Personally, I don’t accept that the ‘dark era’ has ended, it has just morphed into a new guise.

'A new guise' What a few in here have always believed. It aint clean or cleaner!

This BS that Sassi spouted was microdoping, nothing to do with clean cycling. Just keeping it under or to what were the levels of some of the most talented riders ever, ie LeMond.

So teams are probably trying to find the riders who respond best to doping to that line and achieving. The likes of Hesjedal, Wiggins, Froome, Talansky etc.
 
May 3, 2010
2,662
0
0
Benotti69 said:
Hey JV!

Seems Ashenden don't believe your BS about clean cycling



and this



'A new guise' What a few in here have always believed. It aint clean or cleaner!

This BS that Sassi spouted was microdoping, nothing to do with clean cycling. Just keeping it under or to what were the levels of some of the most talented riders ever, ie LeMond.

So teams are probably trying to find the riders who respond best to doping to that line and achieving. The likes of Hesjedal, Wiggins, Froome, Talansky etc.

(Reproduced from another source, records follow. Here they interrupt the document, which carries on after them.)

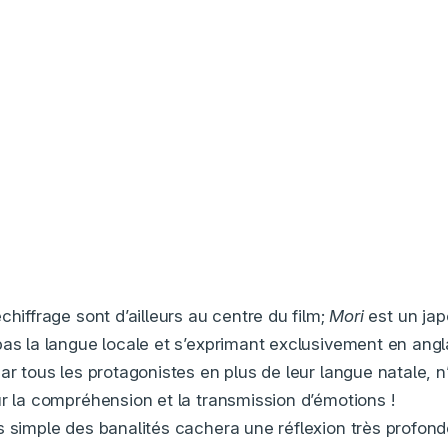
chiffrage sont d’ailleurs au centre du film;
Mori
est un jap
pas la langue locale et s’exprimant exclusivement en angla
ar tous les protagonistes en plus de leur langue natale, n
ur la compréhension et la transmission d’émotions !
s simple des banalités cachera une réflexion très profon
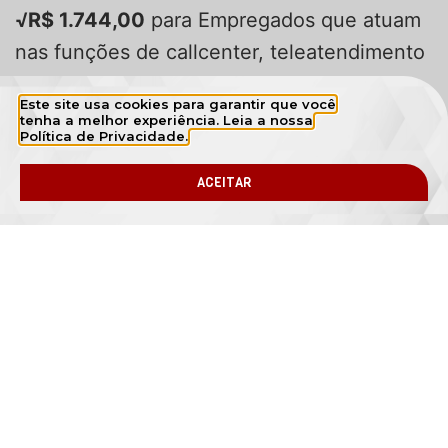
√R$ 1.744,00
para Empregados que atuam
nas funções de callcenter, teleatendimento
e assemelhados
Este site usa cookies para garantir que você
tenha a melhor experiência. Leia a nossa
√R$ 2.032,00
para Empregados que atuam
Política de Privacidade.
na função de Técnico de Seguros.
ACEITAR
GOSTOU DESSE ARTIGO?
Compartilhe pelo Facebook
Compartilhe pelo WhatsApp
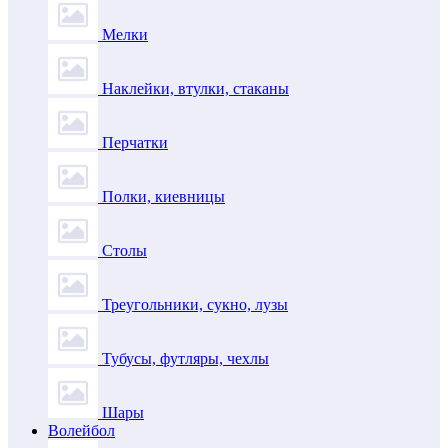
Мелки
Наклейки, втулки, стаканы
Перчатки
Полки, киевницы
Столы
Треугольники, сукно, лузы
Тубусы, футляры, чехлы
Шары
Волейбол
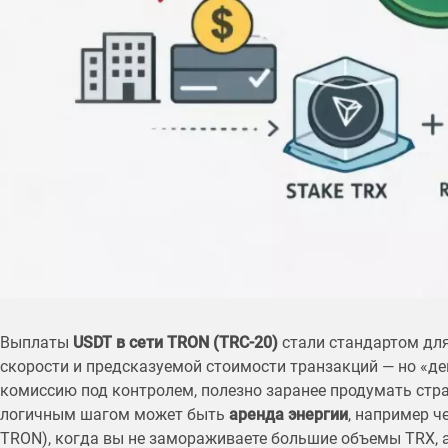
Выплаты
USDT в сети TRON (TRC-20)
стали стандартом дл
скорости и предсказуемой стоимости транзакций — но «де
комиссию под контролем, полезно заранее продумать стра
логичным шагом может быть
аренда энергии
, например 
TRON), когда вы не замораживаете большие объемы TRX, 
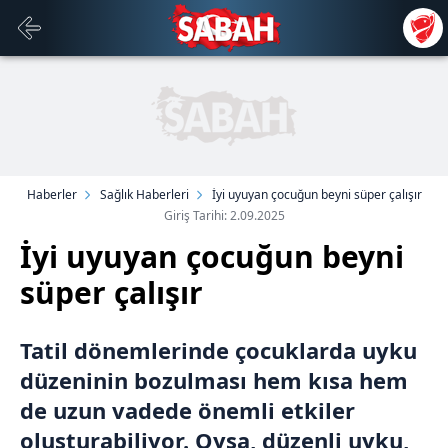
Haberler
Sağlık Haberleri
İyi uyuyan çocuğun beyni süper çalışır
Giriş Tarihi: 2.09.2025
İyi uyuyan çocuğun beyni
süper çalışır
Tatil dönemlerinde çocuklarda uyku
düzeninin bozulması hem kısa hem
de uzun vadede önemli etkiler
oluşturabiliyor. Oysa, düzenli uyku,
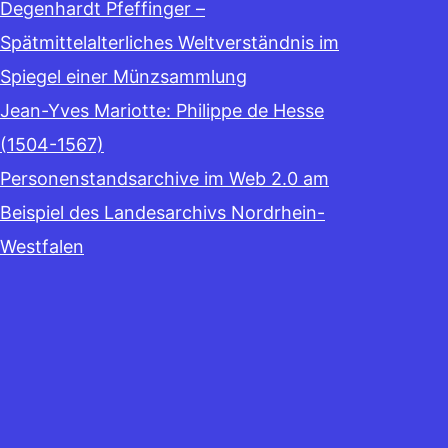
Degenhardt Pfeffinger –
Spätmittelalterliches Weltverständnis im
Spiegel einer Münzsammlung
Jean-Yves Mariotte: Philippe de Hesse
(1504-1567)
Personenstandsarchive im Web 2.0 am
Beispiel des Landesarchivs Nordrhein-
Westfalen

It did seem to be pointing the finger fairly and squarely at Sky and Garmin.

Where is the old Prentice email again?
 
Aug 5, 2009
836
0
9,980
Benotti69 said:
Hey JV!

Seems Ashenden don't believe your BS about clean cycling



and this



'A new guise' What a few in here have always believed. It aint clean or cleaner!

This BS that Sassi spouted was microdoping, nothing to do with clean cycling. Just keeping it under or to what were the levels of some of the most talented riders ever, ie LeMond.

So teams are probably trying to find the riders who respond best to doping to that line and achieving. The likes of Hesjedal, Wiggins, Froome, Talansky etc.

What Vaughters and Asheden are saying are not necessarily contradictory. There are differnces in their views, both of them are saying that cycling is cleaner, not clean. Both of them are arguing for similar changes: more money into testing, testing should be done by independent agency etc.